Re: Another computer algebra system : smib
- From: Dave <foo@xxxxxxx>
- Date: Thu, 01 Oct 2009 23:20:15 +0100
Richard Fateman wrote:
* A colleage of mine wrote some finite element software on a dual
processor linux machine. I then got a quad processor Sun, and he found
it would mis-behave. When he found the bug, he realised it was a
genuine bugs, which had simply not shown up on his machine, but did on
mine.
Certainly sometimes a bug is discovered only after a program is ported to a new environment -- a bug that existed in the old environment too, but just had not been exercised. Spending time porting a program is
worthwhile if you want the program to run on other machines. Is it the way you should spend your time if you want to learn about computer algebra programs, or if you want to debug them? I think there are better
ways of spending time.
To be honest, if code has no GUI, and I get the feeling this program is a command line tool, then it should need no porting really.
I think that using the now commercially common multiple processors is a challenge for implementers of compilers, operating systems, and indeed computer algebra systems. Getting a CAS working well on a particular (one hopes, common) multiple-processor machine would be worthwhile. Debugging it for each and every one? Unlikely to be as worthwhile.

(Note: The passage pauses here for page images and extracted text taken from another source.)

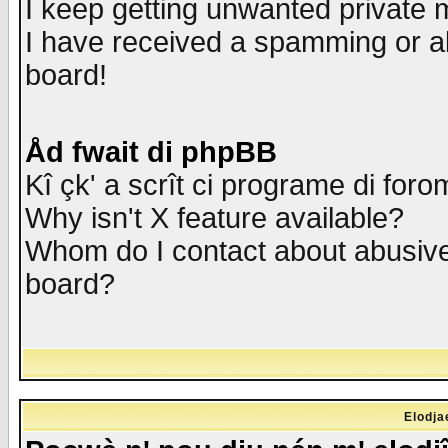
I keep getting unwanted private
I have received a spamming or a
board!
Åd fwait di phpBB
Kî çk' a scrît ci programe di foro
Why isn't X feature available?
Whom do I contact about abusive 
board?
Elodja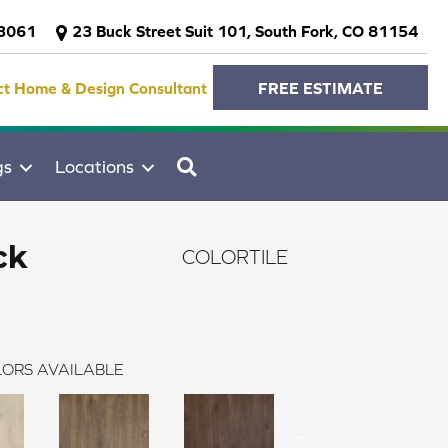
-3061
23 Buck Street Suit 101, South Fork, CO 81154
ct Home & Design Consultant
FREE ESTIMATE
SEARCH
gs
Locations
ck
COLORTILE
ORS AVAILABLE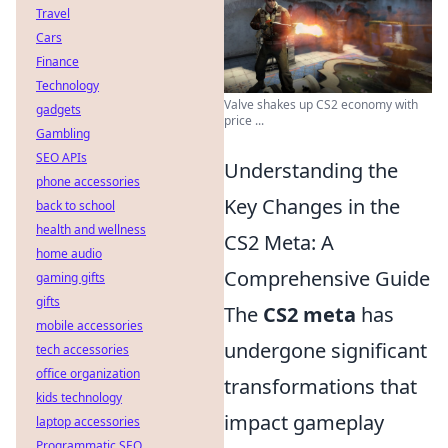
Travel
Cars
Finance
Technology
Valve shakes up CS2 economy with
gadgets
price ...
Gambling
SEO APIs
Understanding the
phone accessories
Key Changes in the
back to school
health and wellness
CS2 Meta: A
home audio
Comprehensive Guide
gaming gifts
gifts
The
CS2 meta
has
mobile accessories
undergone significant
tech accessories
office organization
transformations that
kids technology
impact gameplay
laptop accessories
Programmatic SEO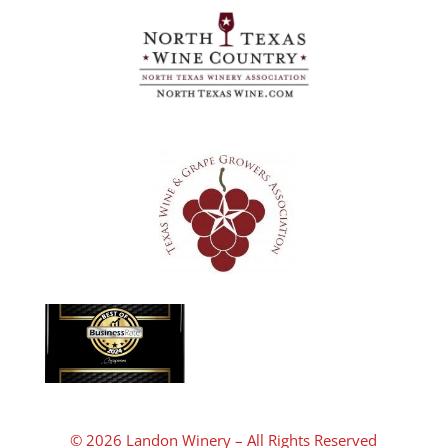
© 2026 Landon Winery – All Rights Reserved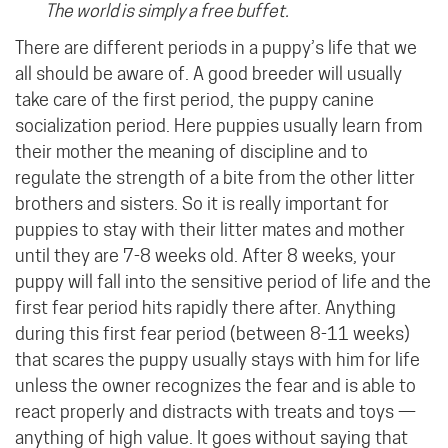
The world is simply a free buffet.
There are different periods in a puppy’s life that we
all should be aware of. A good breeder will usually
take care of the first period, the puppy canine
socialization period. Here puppies usually learn from
their mother the meaning of discipline and to
regulate the strength of a bite from the other litter
brothers and sisters. So it is really important for
puppies to stay with their litter mates and mother
until they are 7-8 weeks old. After 8 weeks, your
puppy will fall into the sensitive period of life and the
first fear period hits rapidly there after. Anything
during this first fear period (between 8-11 weeks)
that scares the puppy usually stays with him for life
unless the owner recognizes the fear and is able to
react properly and distracts with treats and toys —
anything of high value. It goes without saying that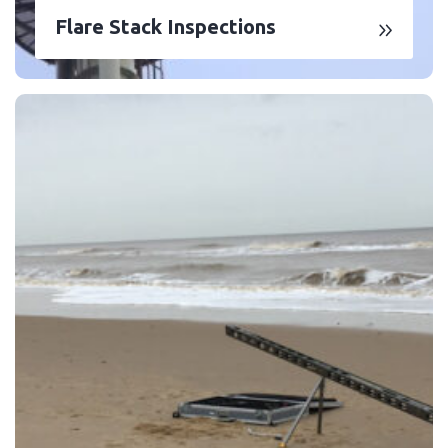
Flare Stack Inspections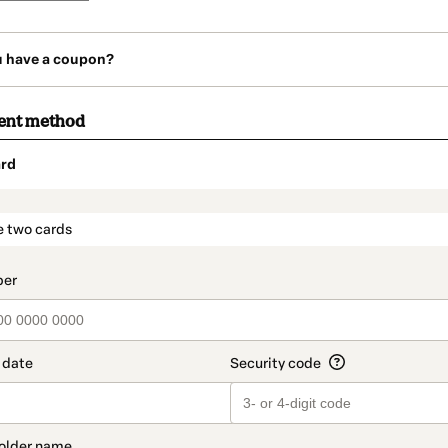
u have a coupon?
ent method
rd
t_data.section_title_v2
e two cards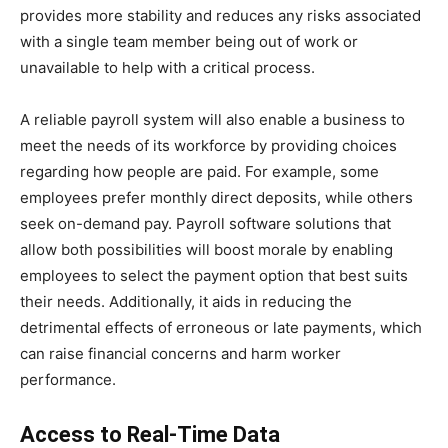
provides more stability and reduces any risks associated
with a single team member being out of work or
unavailable to help with a critical process.
A reliable payroll system will also enable a business to
meet the needs of its workforce by providing choices
regarding how people are paid. For example, some
employees prefer monthly direct deposits, while others
seek on-demand pay. Payroll software solutions that
allow both possibilities will boost morale by enabling
employees to select the payment option that best suits
their needs. Additionally, it aids in reducing the
detrimental effects of erroneous or late payments, which
can raise financial concerns and harm worker
performance.
Access to Real-Time Data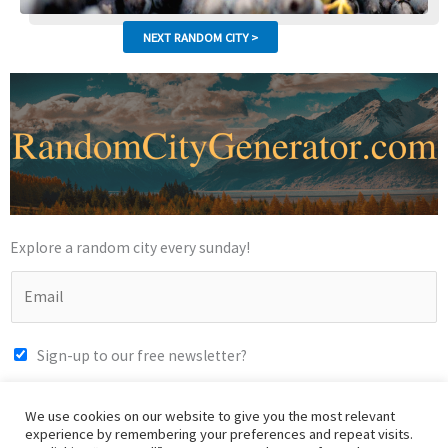
Explore a random city every sunday!
Sign-up to our free newsletter?
SUBMIT
We use cookies on our website to give you the most relevant
experience by remembering your preferences and repeat visits.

If the code is a command line drive program (like for example the kernel), then there should be few differences between for platform A and code for platform B. If one uses portable thread libraries, then if code breaks on platform B, but not on A, I would certainly think it is worth while spending time on platform B to find the problem, as it is highly likely to be a logical error in the program.
If you are writing in assembly code, then that is a different issue. Years ago it seemed the norm to write in assembler, but I don't see much of it now. Machines have got much faster, so there is less need for it.
In the mid 1980s there were a host of multiple-processor machines, typically motorola 68020s with a shared memory bus, but also processors from MIPS. And a history of multiple-processor systems from SUN, etc. Some ran Lisp, Macsyma, Maple, etc. Also, there is a history of
research on parallel computer algebra (search on Google Scholar).
Such research does not consist of porting program X to many different implementations of multi-core machine OS/compiler/etc by diddling with compiler flags.
<snip>
... Your speculation about someone who doesn't share your view about the value/importance of porting his program to Solaris ... is that such
a programmer must be guilty of various inadequacies. Like lax testing etc.
No, it was his view that he did not have time to test it.
I don't know enough about the specifics, but disagree with your view,
and see no reason to believe this person's code is inadequately tested
if it runs really robustly on the machine for which it was programmed.
It's been my experience that people who pay attention to detail, tend to write portable code.
Anyway, to take a look at the specifics of this package, I looked at the Makefile and read:
# 2. Compile it. (For Power PC and other big endian machines,
# first add -DMAC to CFLAGS below.)
#
# $ cd smib
# $ make
Now my machine it big-endian, but I hit the problem there is no CFLAGS in the Makefile, other than in the comment.
This is however CXXFLAGS, so lets add it to there.
drkirkby@swan:[~/smib/smib-0.8/sources] $ make
/usr/local/gcc-4.4.1-sun-linker/bin/g++ -Wall -Wuninitialized -O -DLINUX -g -mfpmath=sse -msse2 -funroll-loops -DMAC -c -o madd.o madd.cpp
cc1plus: error: unrecognized command line option "-mfpmath=sse"
cc1plus: error: unrecognized command line option "-msse2"
make: *** [madd.o] Error 1
Lets go back to the makefile, and I see two lines. Lets take a guess and and see if the one without -msse2 and -DLINUX works, since this machine ie neither linux or has mme2 instructions.
CXXFLAGS = -Wall -Wuninitialized -O -DLINUX -g -mfpmath=sse -msse2 -funroll-loops -DMAC
#CXXFLAGS = -Wall -Wuninitialized -O -DLINUX -g
After 1615 warnings from the g++ 4.0.1 (GNU C++ compiler), it did build and run on Solaris.
The fact this is new code, I would not release it with over 1600 warnings messages from the compiler.
With a couple of changes:
CXXFLAGS = -O -g -DMAC -m64
smib : $(objects)
$(CXX) -m64 -o smib $(objects) -lm
I manged to build a 64-bit version with Sun's compiler, but I could not build a workable 64-bit version with the GNU compiler.